++++ Entries supplied ++++
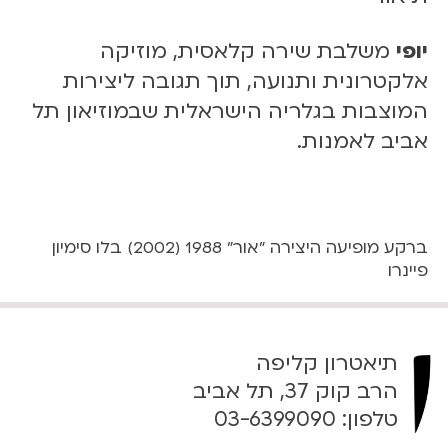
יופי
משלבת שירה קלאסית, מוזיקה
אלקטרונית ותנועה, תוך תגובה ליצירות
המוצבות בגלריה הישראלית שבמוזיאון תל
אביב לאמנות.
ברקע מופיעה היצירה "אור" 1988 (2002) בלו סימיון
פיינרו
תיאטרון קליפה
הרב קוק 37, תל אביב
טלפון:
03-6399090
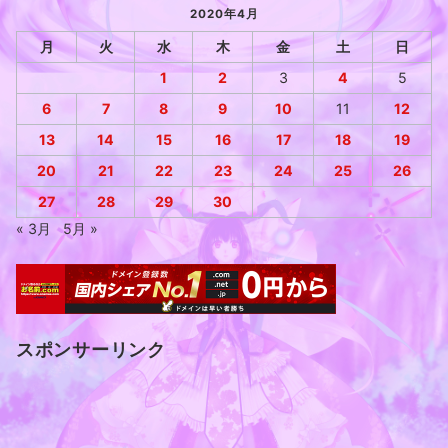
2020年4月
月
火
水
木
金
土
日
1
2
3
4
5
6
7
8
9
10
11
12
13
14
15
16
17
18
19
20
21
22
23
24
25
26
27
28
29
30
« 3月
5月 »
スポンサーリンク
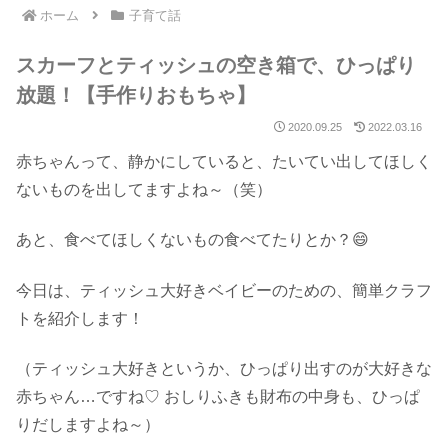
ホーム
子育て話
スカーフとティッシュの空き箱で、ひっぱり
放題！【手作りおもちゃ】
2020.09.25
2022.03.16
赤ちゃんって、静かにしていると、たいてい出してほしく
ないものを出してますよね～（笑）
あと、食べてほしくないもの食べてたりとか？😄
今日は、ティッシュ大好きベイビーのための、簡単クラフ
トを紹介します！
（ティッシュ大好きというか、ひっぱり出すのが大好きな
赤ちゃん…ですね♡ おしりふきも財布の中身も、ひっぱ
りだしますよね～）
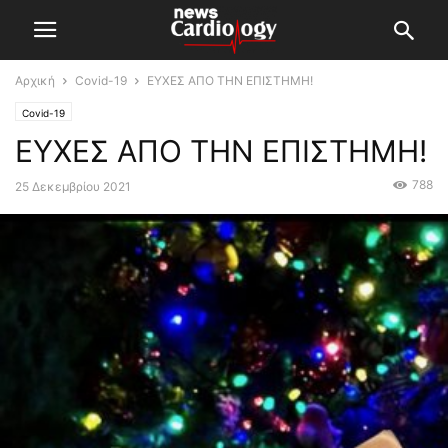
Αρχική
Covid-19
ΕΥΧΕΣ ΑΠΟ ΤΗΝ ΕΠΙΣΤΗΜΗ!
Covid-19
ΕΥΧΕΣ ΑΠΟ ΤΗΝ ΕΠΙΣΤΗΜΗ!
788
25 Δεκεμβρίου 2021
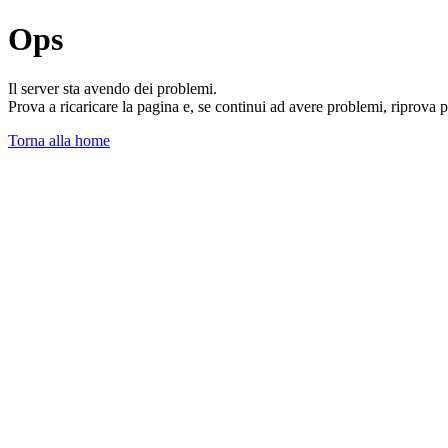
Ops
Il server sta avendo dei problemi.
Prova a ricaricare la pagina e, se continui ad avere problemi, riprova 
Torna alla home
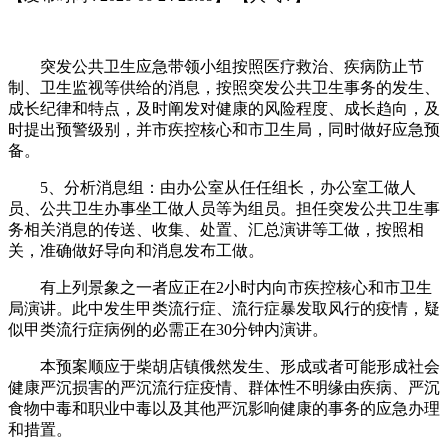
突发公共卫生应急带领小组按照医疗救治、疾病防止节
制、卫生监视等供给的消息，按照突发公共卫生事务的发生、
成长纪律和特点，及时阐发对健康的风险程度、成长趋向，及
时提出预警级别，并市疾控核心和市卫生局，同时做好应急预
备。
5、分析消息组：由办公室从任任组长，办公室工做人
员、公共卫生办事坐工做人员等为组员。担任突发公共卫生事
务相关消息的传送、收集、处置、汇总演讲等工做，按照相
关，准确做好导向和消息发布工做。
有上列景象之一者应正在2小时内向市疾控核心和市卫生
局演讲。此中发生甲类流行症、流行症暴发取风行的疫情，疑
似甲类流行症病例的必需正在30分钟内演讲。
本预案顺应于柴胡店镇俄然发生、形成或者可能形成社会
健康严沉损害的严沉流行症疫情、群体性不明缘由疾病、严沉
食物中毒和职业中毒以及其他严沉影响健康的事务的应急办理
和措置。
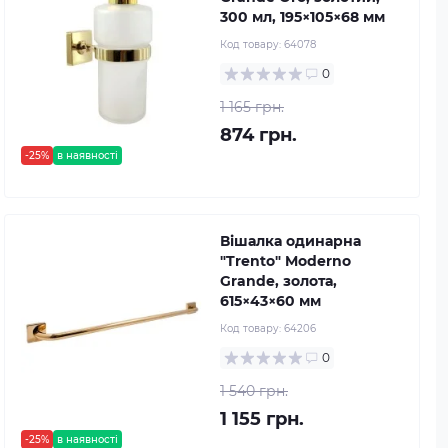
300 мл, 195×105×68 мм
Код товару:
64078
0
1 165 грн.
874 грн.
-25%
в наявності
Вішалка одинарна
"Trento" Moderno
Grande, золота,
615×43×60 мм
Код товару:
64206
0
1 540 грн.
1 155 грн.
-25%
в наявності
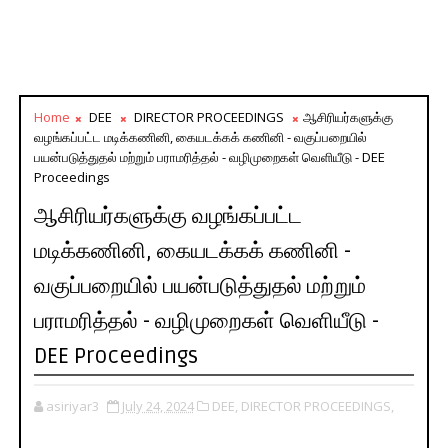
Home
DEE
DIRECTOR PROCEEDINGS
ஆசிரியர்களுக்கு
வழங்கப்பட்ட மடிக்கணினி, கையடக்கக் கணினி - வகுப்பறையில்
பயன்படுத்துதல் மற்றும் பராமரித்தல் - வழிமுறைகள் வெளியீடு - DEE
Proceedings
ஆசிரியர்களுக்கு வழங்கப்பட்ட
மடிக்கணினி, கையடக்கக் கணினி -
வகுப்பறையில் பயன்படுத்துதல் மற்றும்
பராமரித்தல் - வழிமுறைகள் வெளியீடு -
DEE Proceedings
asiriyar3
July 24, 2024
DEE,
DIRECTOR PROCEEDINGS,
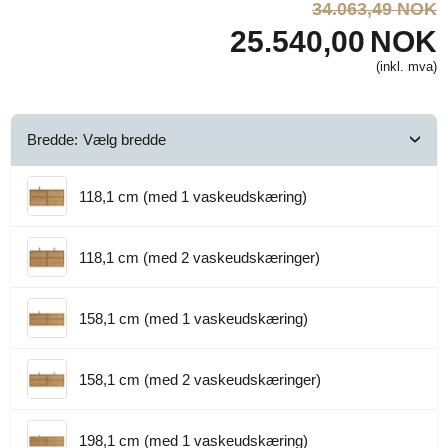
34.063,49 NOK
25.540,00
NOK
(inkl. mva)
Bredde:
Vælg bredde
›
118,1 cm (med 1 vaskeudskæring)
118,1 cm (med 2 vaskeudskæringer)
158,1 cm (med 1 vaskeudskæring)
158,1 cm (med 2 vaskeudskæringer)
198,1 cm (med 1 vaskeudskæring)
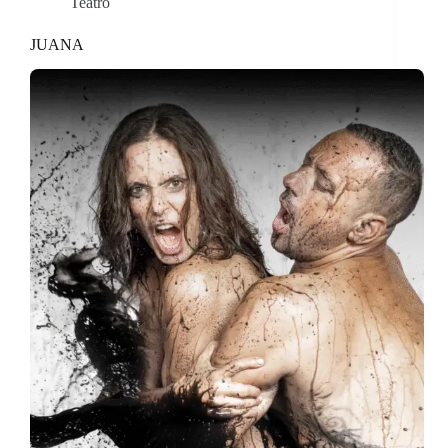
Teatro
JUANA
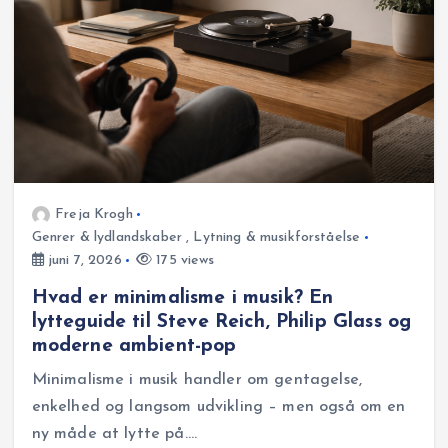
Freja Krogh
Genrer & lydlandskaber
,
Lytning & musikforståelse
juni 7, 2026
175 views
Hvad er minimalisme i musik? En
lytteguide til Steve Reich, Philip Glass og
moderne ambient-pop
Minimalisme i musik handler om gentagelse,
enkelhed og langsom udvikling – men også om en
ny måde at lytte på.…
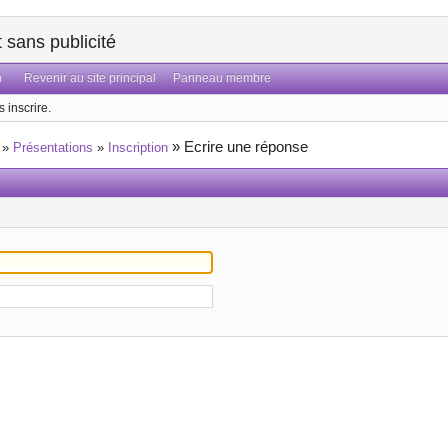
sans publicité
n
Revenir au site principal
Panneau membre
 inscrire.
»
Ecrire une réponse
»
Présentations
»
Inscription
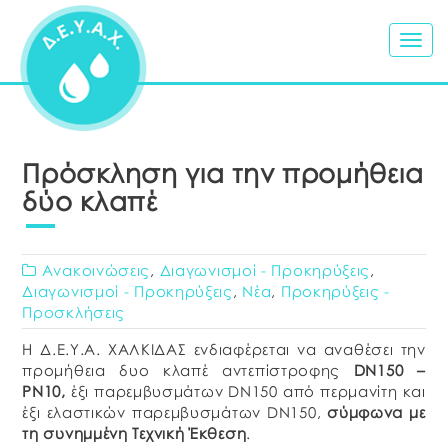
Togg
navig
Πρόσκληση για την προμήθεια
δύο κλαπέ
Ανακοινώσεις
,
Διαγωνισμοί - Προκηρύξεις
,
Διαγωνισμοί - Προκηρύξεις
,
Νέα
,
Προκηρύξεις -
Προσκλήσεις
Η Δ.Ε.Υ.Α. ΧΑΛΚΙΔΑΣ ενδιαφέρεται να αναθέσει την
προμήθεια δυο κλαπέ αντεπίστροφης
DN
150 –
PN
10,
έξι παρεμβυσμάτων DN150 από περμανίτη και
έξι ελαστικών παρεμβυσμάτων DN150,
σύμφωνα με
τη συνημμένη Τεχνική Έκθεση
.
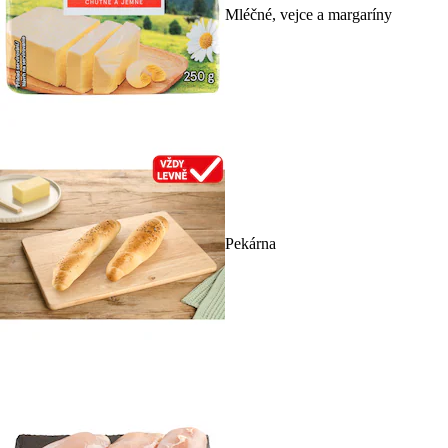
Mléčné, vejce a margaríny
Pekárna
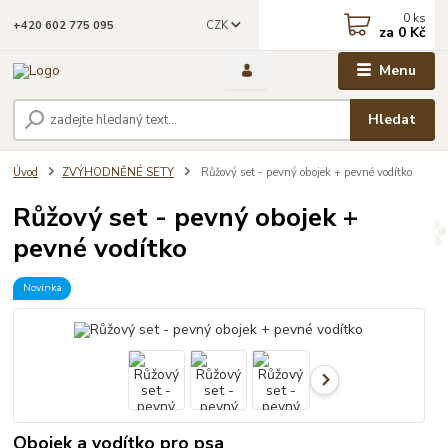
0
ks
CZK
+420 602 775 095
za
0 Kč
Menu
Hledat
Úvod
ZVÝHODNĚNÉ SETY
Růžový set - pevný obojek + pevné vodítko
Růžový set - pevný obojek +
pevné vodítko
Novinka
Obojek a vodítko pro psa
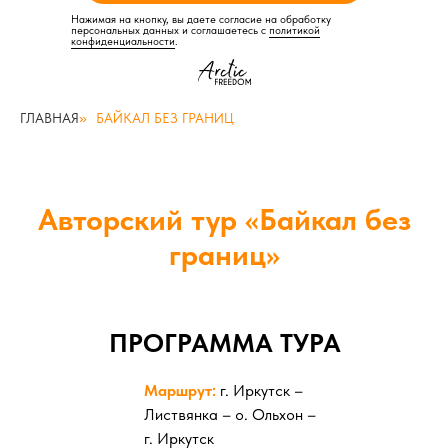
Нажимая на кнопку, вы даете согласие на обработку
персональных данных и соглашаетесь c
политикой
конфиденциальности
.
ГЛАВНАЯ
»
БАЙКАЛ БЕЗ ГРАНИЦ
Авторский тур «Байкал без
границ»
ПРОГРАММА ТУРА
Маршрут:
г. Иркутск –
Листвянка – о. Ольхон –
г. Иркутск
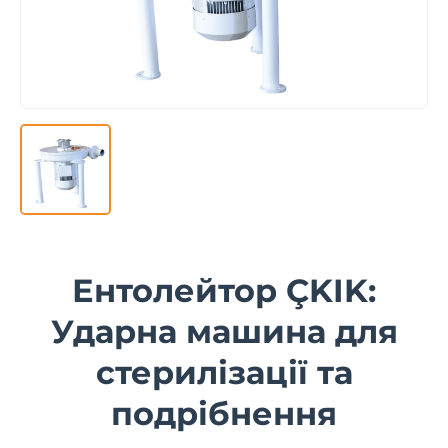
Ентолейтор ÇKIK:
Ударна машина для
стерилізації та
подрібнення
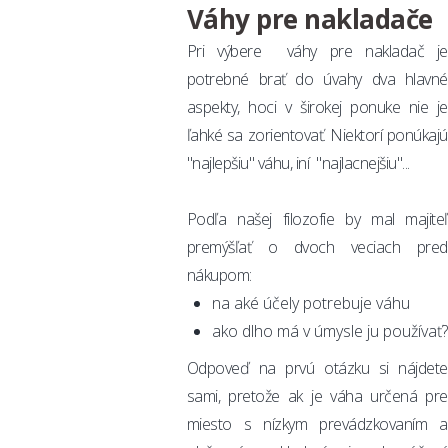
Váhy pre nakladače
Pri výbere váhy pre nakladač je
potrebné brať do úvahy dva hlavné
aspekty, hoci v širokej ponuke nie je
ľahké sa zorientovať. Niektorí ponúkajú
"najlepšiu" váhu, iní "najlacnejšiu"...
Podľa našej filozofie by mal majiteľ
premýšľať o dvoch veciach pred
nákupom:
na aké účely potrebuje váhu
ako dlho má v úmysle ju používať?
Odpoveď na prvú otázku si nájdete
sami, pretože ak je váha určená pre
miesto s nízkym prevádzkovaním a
++++
Copy out each line of the data where the string "vodítko" appears.

## Result
Růžový set - pevný obojek + pevné vodítko
pevné vodítko
Obojek a vodítko pro psa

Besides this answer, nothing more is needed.